Step 2: Figure out why these characters even associate with eachother. What reason do they have for being around and trusting one another? Don't be afraid to tell them during character creation to ensure that "And you are here for reason X" is valid for their character - enforce it, and don't just leave it up to them to figure out.

Step 3: Once you know why they're together, decide why they're here. Doesn't have to be for the plot. Are they old friends having a reunion? Perhaps they're the miracle octuplets, and go everywhere together as a travelling circus act? Whatever it is, they need a reason to be here. Maybe it's just because everyone always goes to Ye Olde Taverne (it's fancy 'cos it's got extra 'e's) on Thursday nights for the porkchop special. Or perhaps they're all travelling between towns? (Ye Olde Taverne burnt down, now they need to find a new place that makes good porkchops.)

Step 4: Plot Hooks - think of some, and provide them to the party. Expect a few of them to be missed completely, with the PCs fixating themselves strongly upon some unrelated item ("No! Ignore that cryptic letter from your recently deceased estranged Uncle Abernathy, We must find the One True Porkchop recipe!")

Step 5: Once they've well and truely wandered off the rails of your plot idea, taken a taxi away from the train yard, chartered a yacht out into open water, and then jumped ship onto a deserted island of "WTF are you even doing here?", make stuff up from there that sounds likely as a result of their actions.

(continued)
Step 6: Keep doing that for 4 years, and hope none of them realise all of your game notes are just random generated NPCs in case you need them, and details of stuff you remember them doing so it can come back to haunt them later.

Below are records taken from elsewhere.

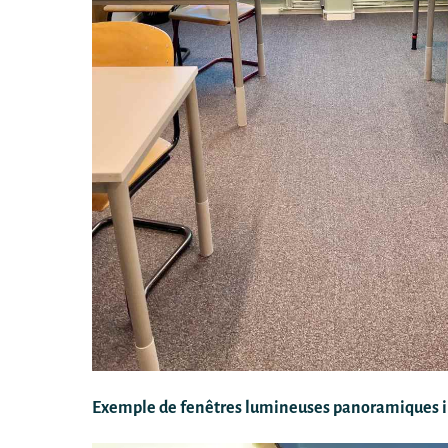
Exemple de fenêtres lumineuses panoramiques in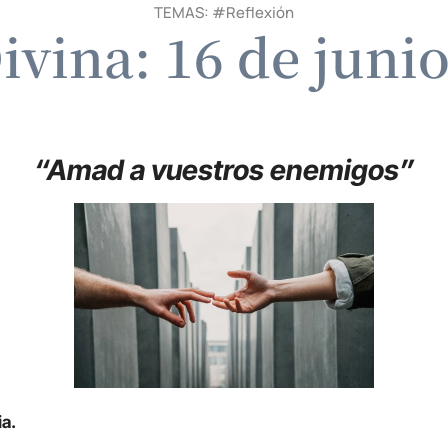
TEMAS: #
Reflexión
ivina: 16 de juni
“Amad a vuestros enemigos”
ia.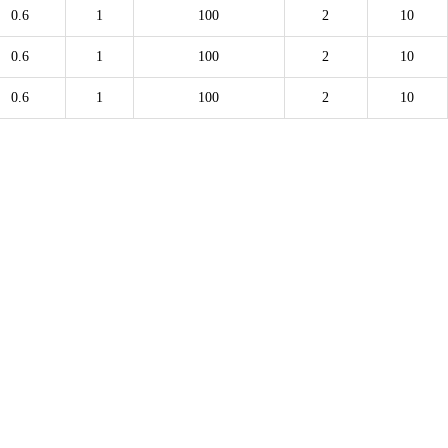
0.6
1
100
2
10
0.6
1
100
2
10
0.6
1
100
2
10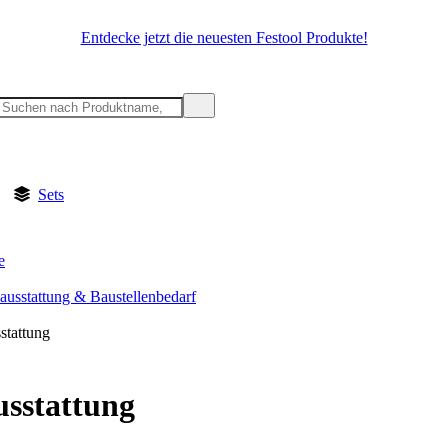
Entdecke jetzt die neuesten Festool Produkte!
Sets
e
sausstattung & Baustellenbedarf
stattung
sstattung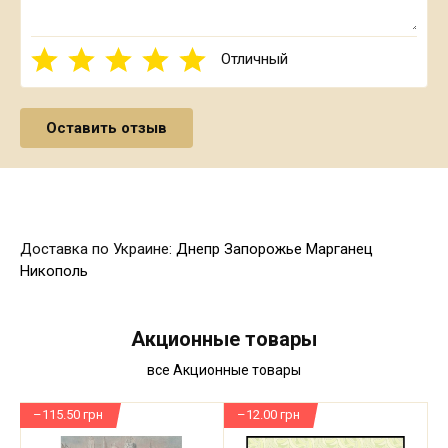
Отличный
Доставка по Украине:
Днепр
Запорожье
Марганец
Никополь
Акционные товары
все Акционные товары
–115.50 грн
–12.00 грн
–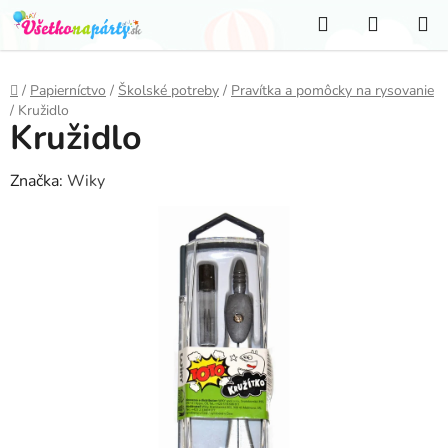
Prejsť
Hľadať
NÁKUP
na
KOŠÍK
obsah
Domov
/
Papierníctvo
/
Školské potreby
/
Pravítka a pomôcky na rysovanie
/
Kružidlo
Kružidlo
Značka:
Wiky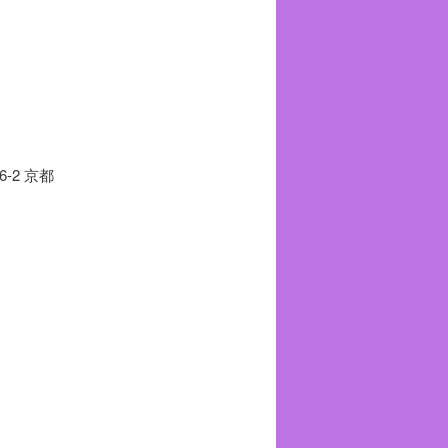
京都
。
。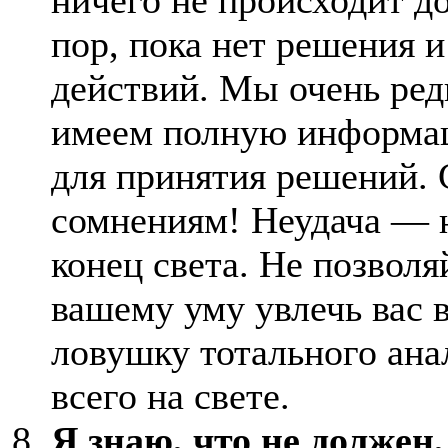
пор, пока нет решения и
действий. Мы очень ред
имеем полную информ
для принятия решений. 
сомнениям! Неудача — 
конец света. Не позволя
вашему уму увлечь вас 
ловушку тотального ана
всего на свете.
Я знаю, что не должен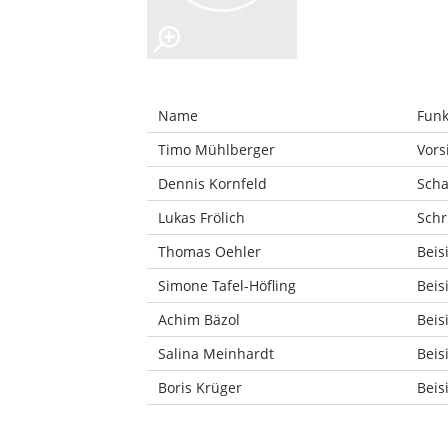
Name
Funk
Timo Mühlberger
Vors
Dennis Kornfeld
Scha
Lukas Frölich
Schr
Thomas Oehler
Beis
Simone Tafel-Höfling
Beis
Achim Bäzol
Beis
Salina Meinhardt
Beis
Boris Krüger
Beis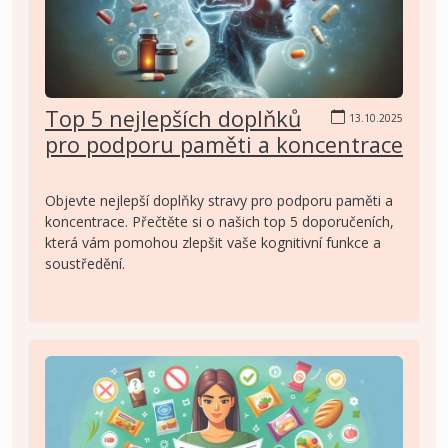
Top 5 nejlepších doplňků
13.10.2025
pro podporu paměti a koncentrace
Objevte nejlepší doplňky stravy pro podporu paměti a
koncentrace. Přečtěte si o našich top 5 doporučeních,
která vám pomohou zlepšit vaše kognitivní funkce a
soustředění.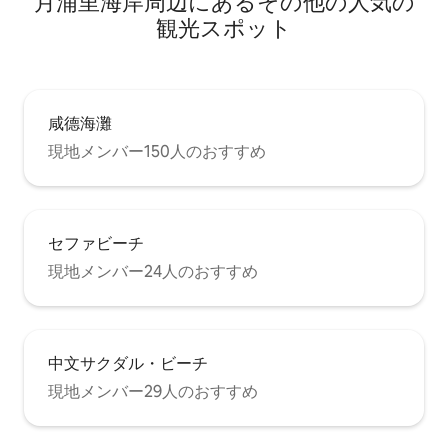
月浦里海岸⁠周⁠辺⁠に⁠あ⁠るそ⁠の⁠他⁠の人⁠気⁠の
観⁠光⁠ス⁠ポ⁠ッ⁠ト
咸德海灘
現地メンバー150人のおすすめ
セファビーチ
現地メンバー24人のおすすめ
中文サクダル・ビーチ
現地メンバー29人のおすすめ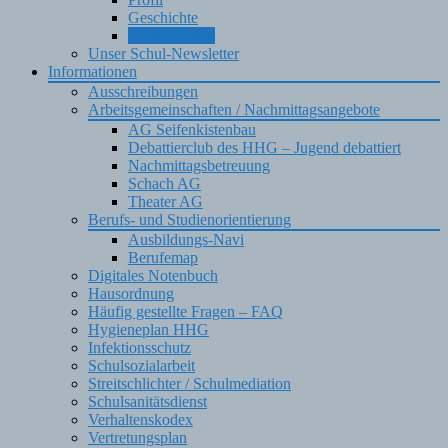
Geschichte
Namensgeber
Unser Schul-Newsletter
Informationen
Ausschreibungen
Arbeitsgemeinschaften / Nachmittagsangebote
AG Seifenkistenbau
Debattierclub des HHG – Jugend debattiert
Nachmittagsbetreuung
Schach AG
Theater AG
Berufs- und Studienorientierung
Ausbildungs-Navi
Berufemap
Digitales Notenbuch
Hausordnung
Häufig gestellte Fragen – FAQ
Hygieneplan HHG
Infektionsschutz
Schulsozialarbeit
Streitschlichter / Schulmediation
Schulsanitätsdienst
Verhaltenskodex
Vertretungsplan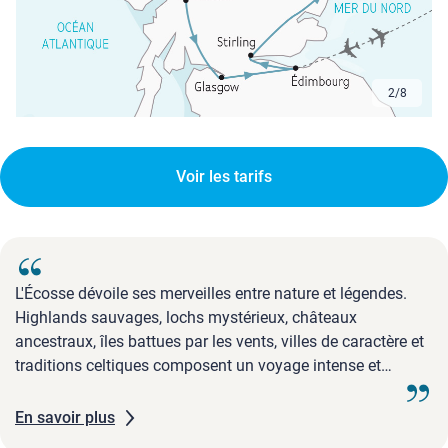
3
/
8
Voir les tarifs
L'Écosse dévoile ses merveilles entre nature et légendes.
Highlands sauvages, lochs mystérieux, châteaux
ancestraux, îles battues par les vents, villes de caractère et
traditions celtiques composent un voyage intense et
évocateur.
En savoir plus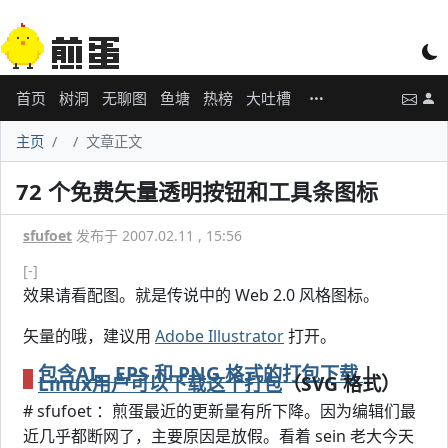
首页
树洞
无聊图
鱼塘
热榜
大吐槽
主页
文章正文
72 个免费矢量透明按钮和工具条图标
sfufoet
发布于 2007.02.11 , 15:56
[-]
效果请看配图。就是传说中的 Web 2.0 风格图标。
矢量的哦，建议用
Adobe Illustrator
打开。
包含AI
、EPS
和 PNG 格式的打包下载
|
Linux用户可以下载这个
打包
（SVG 格式）
# sfufoet ：煎蛋最近的更新量有所下降。因为编辑们最
近几乎都断网了，主要原因是放假。看着 sein 老大今天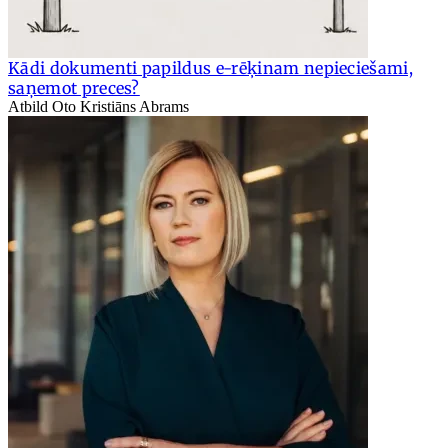
Kādi dokumenti papildus e-rēķinam nepieciešami,
saņemot preces?
Atbild Oto Kristiāns Abrams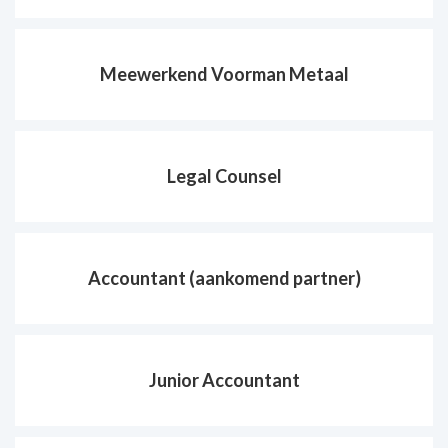
Meewerkend Voorman Metaal
Legal Counsel
Accountant (aankomend partner)
Junior Accountant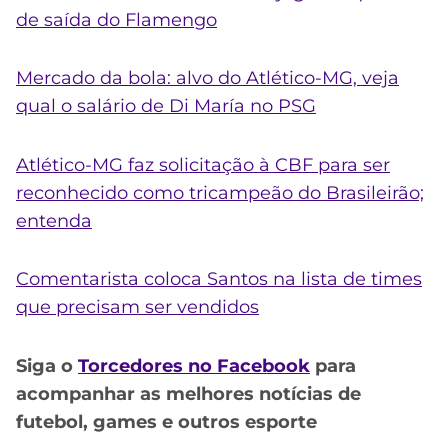
de saída do Flamengo
Mercado da bola: alvo do Atlético-MG, veja
qual o salário de Di María no PSG
Atlético-MG faz solicitação à CBF para ser
reconhecido como tricampeão do Brasileirão;
entenda
Comentarista coloca Santos na lista de times
que precisam ser vendidos
Siga o
Torcedores no Facebook
para
acompanhar as melhores notícias de
futebol, games e outros esporte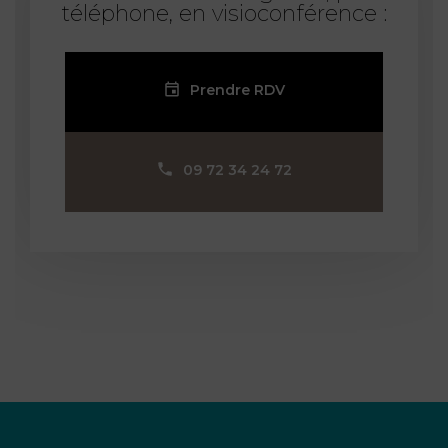
téléphone, en visioconférence :
Prendre RDV
09 72 34 24 72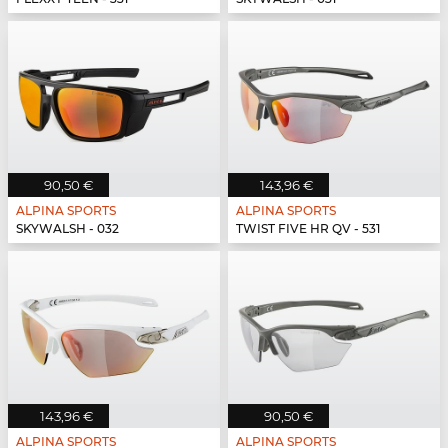
90,50 €
143,96 €
ALPINA SPORTS
ALPINA SPORTS
SKYWALSH - 032
TWIST FIVE HR QV - 531
143,96 €
90,50 €
ALPINA SPORTS
ALPINA SPORTS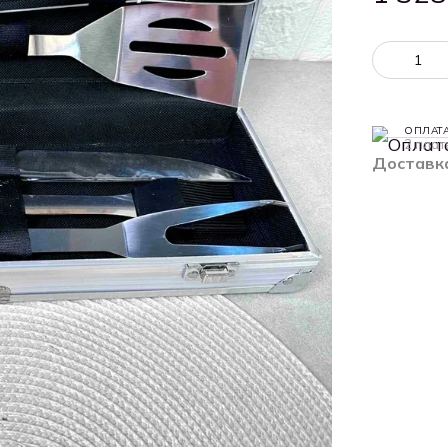
ОПЛАТ
2 плат
Доставк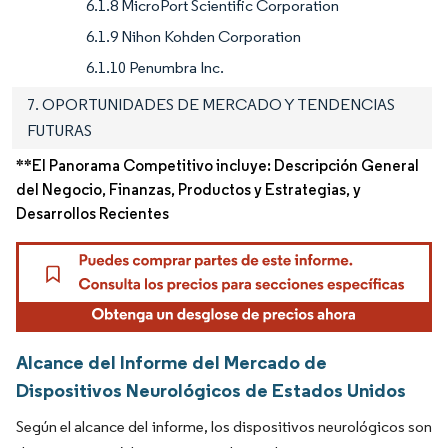
6.1.8 MicroPort Scientific Corporation
6.1.9 Nihon Kohden Corporation
6.1.10 Penumbra Inc.
7. OPORTUNIDADES DE MERCADO Y TENDENCIAS
FUTURAS
**El Panorama Competitivo incluye: Descripción General
del Negocio, Finanzas, Productos y Estrategias, y
Desarrollos Recientes
Alcance del Informe del Mercado de
Dispositivos Neurológicos de Estados Unidos
Según el alcance del informe, los dispositivos neurológicos son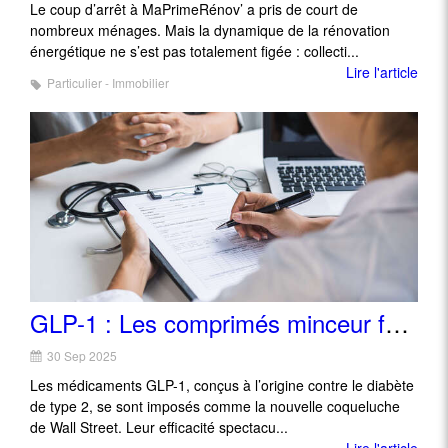
Le coup d’arrêt à MaPrimeRénov’ a pris de court de
nombreux ménages. Mais la dynamique de la rénovation
énergétique ne s’est pas totalement figée : collecti...
Lire l'article
Particulier - Immobilier
GLP-1 : Les comprimés minceur font grimper les actions
30 Sep 2025
Les médicaments GLP-1, conçus à l’origine contre le diabète
de type 2, se sont imposés comme la nouvelle coqueluche
de Wall Street. Leur efficacité spectacu...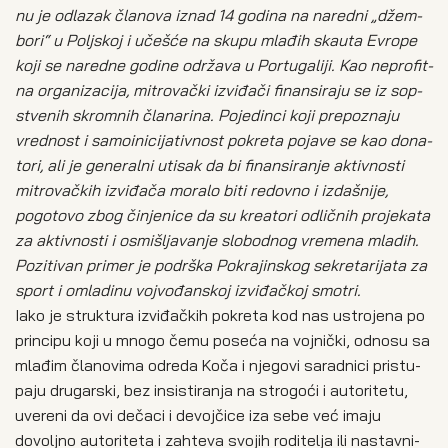
nu je odla­zak čla­no­va iznad 14 godi­na na nared­ni „džem­
bo­ri“ u Polj­skoj i uče­šće na sku­pu mla­đih ska­u­ta Evro­pe
koji se nared­ne godi­ne odr­ža­va u Por­tu­ga­li­ji. Kao nepr­o­fit­
na orga­ni­za­ci­ja, mitr­o­vač­ki izvi­đa­či finan­si­ra­ju se iz sop­
stve­nih skrom­nih čla­na­ri­na. Poje­din­ci koji pre­po­zna­ju
vred­nost i samo­i­ni­ci­ja­tiv­nost pokre­ta poja­ve se kao dona­
to­ri, ali je gene­ral­ni uti­sak da bi finan­si­ra­nje aktiv­no­sti
mitr­o­vač­kih izvi­đa­ča mora­lo biti redov­no i izda­šni­je,
pogo­to­vo zbog činje­ni­ce da su kre­a­to­ri odlič­nih pro­je­ka­ta
za aktiv­no­sti i osmi­šlja­va­nje slo­bod­nog vre­me­na mla­dih.
Pozi­ti­van pri­mer je podr­ška Pokra­jin­skog sekre­ta­ri­ja­ta za
spo­rt i omla­di­nu voj­vo­đan­skoj izvi­đač­koj smo­tri.
Iako je struk­tu­ra izvi­đač­kih pokre­ta kod nas ustro­je­na po
prin­ci­pu koji u mno­go čemu pose­ća na voj­nič­ki, odno­su sa
mla­đim čla­no­vi­ma odre­da Koča i njego­vi sarad­ni­ci pri­stu­
pa­ju dru­gar­ski, bez insi­sti­ra­nja na stro­go­ći i auto­ri­te­tu,
uve­re­ni da ovi deča­ci i devoj­či­ce iza sebe već ima­ju
dovolj­no auto­ri­te­ta i zah­te­va svo­jih rodi­te­lja ili nastav­ni­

Step 7: Collect congradulations on such a well plotted and detailed campaign.

(This is from experience. Including the porkchops thing.)

Read a bunch of books

Have you considered weed?

This basically never helps.

Option 1: and watch a bunch of movies. rip off the plots in broad strokes so players don't notice. (Always fess up when they do notice, though. A session can be uncreative, and still be good.)
Option 2: Give a vague but straight forward objective, and let the players basically run the session from there with their shenanigans.

Here, have this.

This was made for RPGs but it works great as a campaign idea seed too. Roll three times, reroll one if the roll falls on something weird.

From there on, ad-lib. Look at player characters, figure what's important/interesting for them, make them encounter it. Make them meet what you rolled on the chart too. Sprinkle some seriously weird shit in, like, i dunno, reverse waterfall (challenge could be swimming up it avoiding sticking out rocks) or floating islands (bitches love floating islands).

If you have absolutely no idea, don't let players know it. Act confident, bedazzle them with brilliance and bewilder them with bullshit.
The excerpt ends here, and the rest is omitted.